Hyper-V: List of SLAT-Capable CPUs for Hosts

HyperV

With the announcement that you can run Hyper-V on the Windows 8 client. I have had a lot of  questions regarding this? I did do a post back in August explaining the process of checking your PC estate for SLAT Support see https://blogs.msdn.com/b/uk_faculty_connection/archive/2012/08/31/if-your-thinking-of-installing-windows-8-are-your-labs-machine-capable.aspx

A number of people have reported simple having problems running Hyper-V on  a Windows 8 client as it requires SLAT to run Hyper-V.

Running Hyper-V on Windows Server 2012 does *not* require SLAT but most institutions don't want to install a server OS as a desktop operating system.  SLAT is a feature of the CPU. It is called “Rapid Virtualization Indexing (RVI)”, and has been called Extended Page Tables (EPT) by Intel and Nested Page Tables (NPT) by AMD.

You can use Wikipedia to  look up Intel Nehalem and AMD NPT:

https://en.wikipedia.org/wiki/Intel_Nehalem

https://en.wikipedia.org/wiki/AMD-V_Nested_Paging

Processors that support SLAT

  • Intel processors whose names start with 'i', e.g. i3, i5, i7, i9. (There may be exceptions, but I'm not aware of any.)
  • Any Intel CPUs based on Nehalem, Westmere, or Sandybridge micro-architectures. (There may be exceptions, but I'm not aware of any.)

For AMD machines you can look up the supported models at https://support.amd.com/us/kbarticles/Pages/GPU120AMDRVICPUsHyperVWin8.aspx

Tools for testing for SLAT

Microsoft’s Mark Russinovich has also created a really nice utility coreinfo.exe  You can simply run coreinfo.ext and it will  detect EPT and NPT (SLAT) support on your CPU. 

To test your machine, simply download coreinfo.exe from Microsoft Sysinternals https://technet.microsoft.com/en-us/sysinternals/cc835722  and use the coreinfo -v switch to list the features. An asterisk * next to a feature indicates that it is supported.
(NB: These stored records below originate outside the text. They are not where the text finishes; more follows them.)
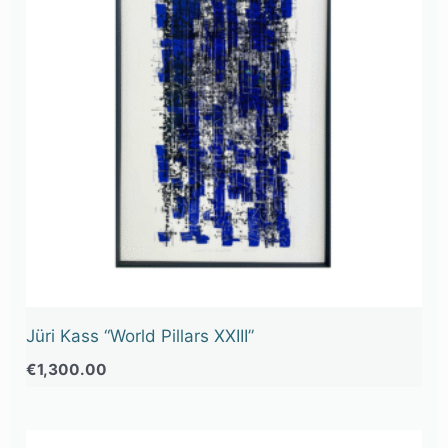
Jüri Kass “World Pillars XXIII”
€
1,300.00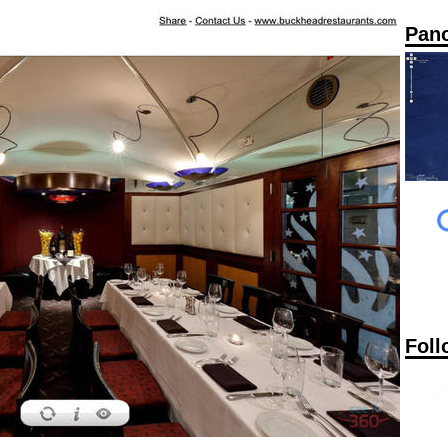
Pan
Foll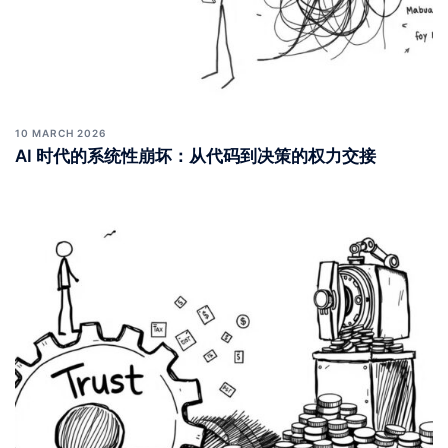
10 MARCH 2026
AI 时代的系统性崩坏：从代码到决策的权力交接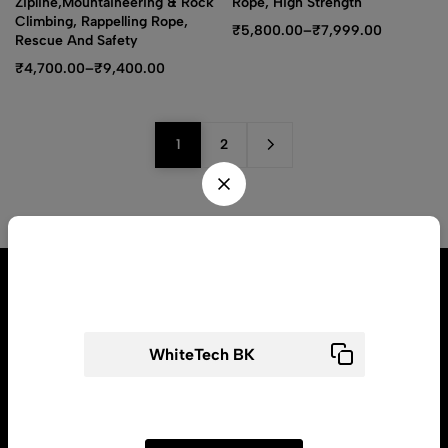
Zipline,Mountaineering & Rock
Rope, High Strength
Climbing, Rappelling Rope,
₹
5,800.00
–
₹
7,999.00
Rescue And Safety
₹
4,700.00
–
₹
9,400.00
1
2
Wait! before you leave...
Get flat ₹ 200 off for your first order​
Address:2094/16G Gali No 17 Pram Nagar Patel Nagar, New Delhi
110008
Use above code to get flat ₹200 0FF for first order
Email:
Contact@Whitetech.in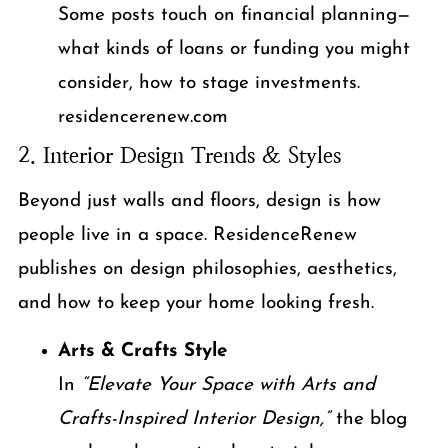
Some posts touch on financial planning—
what kinds of loans or funding you might
consider, how to stage investments.
residencerenew.com
2. Interior Design Trends & Styles
Beyond just walls and floors, design is how
people live in a space. ResidenceRenew
publishes on design philosophies, aesthetics,
and how to keep your home looking fresh.
Arts & Crafts Style
In
“Elevate Your Space with Arts and
Crafts-Inspired Interior Design,”
the blog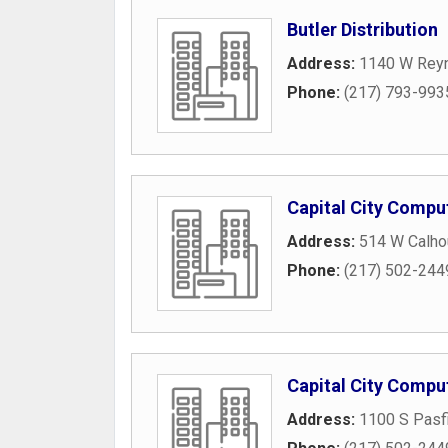
Butler Distribution
Address:
1140 W Reyn
Phone:
(217) 793-993
Capital City Compu
Address:
514 W Calho
Phone:
(217) 502-244
Capital City Compu
Address:
1100 S Pasfi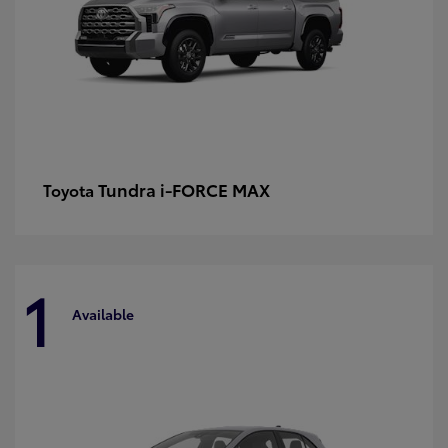
Tundra i-FORCE MAX
Toyota
1
Available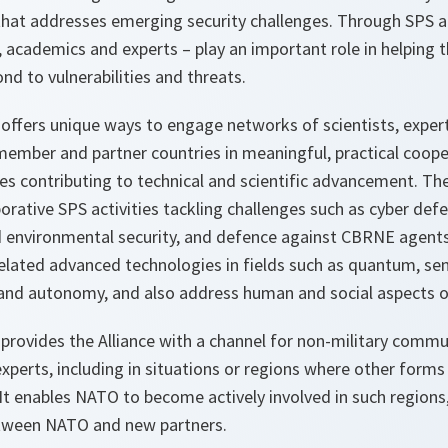
hat addresses emerging security challenges. Through SPS acti
, academics and experts – play an important role in helping th
d to vulnerabilities and threats.
ffers unique ways to engage networks of scientists, expe
member and partner countries in meaningful, practical coope
les contributing to technical and scientific advancement. T
rative SPS activities tackling challenges such as cyber def
 environmental security, and defence against CBRNE agents. 
elated advanced technologies in fields such as quantum, se
ce and autonomy, and also address human and social aspects of
ovides the Alliance with a channel for non-military comm
experts, including in situations or regions where other forms
. It enables NATO to become actively involved in such regions
between NATO and new partners.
A minus sign - indicates no support for that feature.

Note: Coreinfo must be executed on a system without a hypervisor running for accurate results and under a administrator account on Windows 8.

For example here is a screenshot from my Lenovo X200 series tablet

coreinfo

“*” means the feature is present   

“-“ means it is missing

Alternatively, you can use Windows PowerShell to capture your specific CPU model this could be scripted to report the state of your entire PC labs or cluster estate the PowerShell command is gwmi win32_processor

 

Powershell

 

NOTE: Be sure to include the specific family/model/stepping since different processor revisions may have different feature sets.